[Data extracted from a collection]

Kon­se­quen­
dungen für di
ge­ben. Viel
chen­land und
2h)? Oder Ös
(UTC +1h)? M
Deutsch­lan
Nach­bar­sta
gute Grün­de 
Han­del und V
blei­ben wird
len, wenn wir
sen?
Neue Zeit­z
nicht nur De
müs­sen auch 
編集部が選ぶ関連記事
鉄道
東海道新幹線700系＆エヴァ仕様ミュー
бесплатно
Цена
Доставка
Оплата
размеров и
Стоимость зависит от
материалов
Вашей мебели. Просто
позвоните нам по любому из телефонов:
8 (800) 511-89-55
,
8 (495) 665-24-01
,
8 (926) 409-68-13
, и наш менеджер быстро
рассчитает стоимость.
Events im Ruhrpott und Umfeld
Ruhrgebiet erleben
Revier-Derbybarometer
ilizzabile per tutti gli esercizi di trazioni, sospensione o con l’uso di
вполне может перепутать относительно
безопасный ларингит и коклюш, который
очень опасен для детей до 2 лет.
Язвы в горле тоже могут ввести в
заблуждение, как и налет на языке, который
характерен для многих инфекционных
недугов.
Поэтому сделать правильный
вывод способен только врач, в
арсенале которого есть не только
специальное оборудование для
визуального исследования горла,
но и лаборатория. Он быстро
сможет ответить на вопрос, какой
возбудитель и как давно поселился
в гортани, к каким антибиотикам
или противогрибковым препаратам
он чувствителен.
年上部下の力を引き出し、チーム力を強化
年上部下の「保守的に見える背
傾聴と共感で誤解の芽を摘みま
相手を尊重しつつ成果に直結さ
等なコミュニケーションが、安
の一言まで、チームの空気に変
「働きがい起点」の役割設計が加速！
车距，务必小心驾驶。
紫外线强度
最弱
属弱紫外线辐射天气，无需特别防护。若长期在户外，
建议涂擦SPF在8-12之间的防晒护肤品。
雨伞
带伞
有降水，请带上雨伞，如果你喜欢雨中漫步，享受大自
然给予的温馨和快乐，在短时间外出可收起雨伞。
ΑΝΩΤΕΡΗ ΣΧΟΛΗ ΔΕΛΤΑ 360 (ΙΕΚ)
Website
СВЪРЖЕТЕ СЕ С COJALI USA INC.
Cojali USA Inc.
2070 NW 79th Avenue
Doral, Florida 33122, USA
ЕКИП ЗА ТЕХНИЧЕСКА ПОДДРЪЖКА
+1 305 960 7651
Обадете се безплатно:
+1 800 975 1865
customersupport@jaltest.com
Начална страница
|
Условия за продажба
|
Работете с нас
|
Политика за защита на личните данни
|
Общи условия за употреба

_Activity_
All of the data is to be written out again, word for word.

_Problem solution_
Kon­se­quen­
dungen für di
ge­ben. Viel
chen­land und
2h)? Oder Ös
(UTC +1h)? M
Deutsch­lan
Nach­bar­sta
gute Grün­de 
Han­del und V
blei­ben wird
len, wenn wir
sen?
Neue Zeit­z
nicht nur De
müs­sen auch 
編集部が選ぶ関連記事
鉄道
東海道新幹線700系＆エヴァ仕様ミュー
бесплатно
Цена
Доставка
Оплата
размеров и
Стоимость зависит от
материалов
Вашей мебели. Просто
позвоните нам по любому из телефонов:
8 (800) 511-89-55
,
8 (495) 665-24-01
,
8 (926) 409-68-13
, и наш менеджер быстро
рассчитает стоимость.
Events im Ruhrpott und Umfeld
Ruhrgebiet erleben
Revier-Derbybarometer
ilizzabile per tutti gli esercizi di trazioni, sospensione o con l’uso di
вполне может перепутать относительно
безопасный ларингит и коклюш, который
очень опасен для детей до 2 лет.
Язвы в горле тоже могут ввести в
заблуждение, как и налет на языке, который
характерен для многих инфекционных
недугов.
Поэтому сделать правильный
вывод способен только врач, в
арсенале которого есть не только
специальное оборудование для
визуального исследования горла,
но и лаборатория. Он быстро
сможет ответить на вопрос, какой
возбудитель и как давно поселился
в гортани, к каким антибиотикам
или противогрибковым препаратам
он чувствителен.
年上部下の力を引き出し、チーム力を強化
年上部下の「保守的に見える背
傾聴と共感で誤解の芽を摘みま
相手を尊重しつつ成果に直結さ
等なコミュニケーションが、安
の一言まで、チームの空気に変
「働きがい起点」の役割設計が加速！
车距，务必小心驾驶。
紫外线强度
最弱
属弱紫外线辐射天气，无需特别防护。若长期在户外，
建议涂擦SPF在8-12之间的防晒护肤品。
雨伞
带伞
有降水，请带上雨伞，如果你喜欢雨中漫步，享受大自
然给予的温馨和快乐，在短时间外出可收起雨伞。
ΑΝΩΤΕΡΗ ΣΧΟΛΗ ΔΕΛΤΑ 360 (ΙΕΚ)
Website
СВЪРЖЕТЕ СЕ С COJALI USA INC.
Cojali USA Inc.
2070 NW 79th Avenue
Doral, Florida 33122, USA
ЕКИП ЗА ТЕХНИЧЕСКА ПОДДРЪЖКА
+1 305 960 7651
Обадете се безплатно:
+1 800 975 1865
customersupport@jaltest.com
Начална страница
|
Условия за продажба
|
Работете с нас
|
Политика за защита на личните данни
|
Общи условия за употреба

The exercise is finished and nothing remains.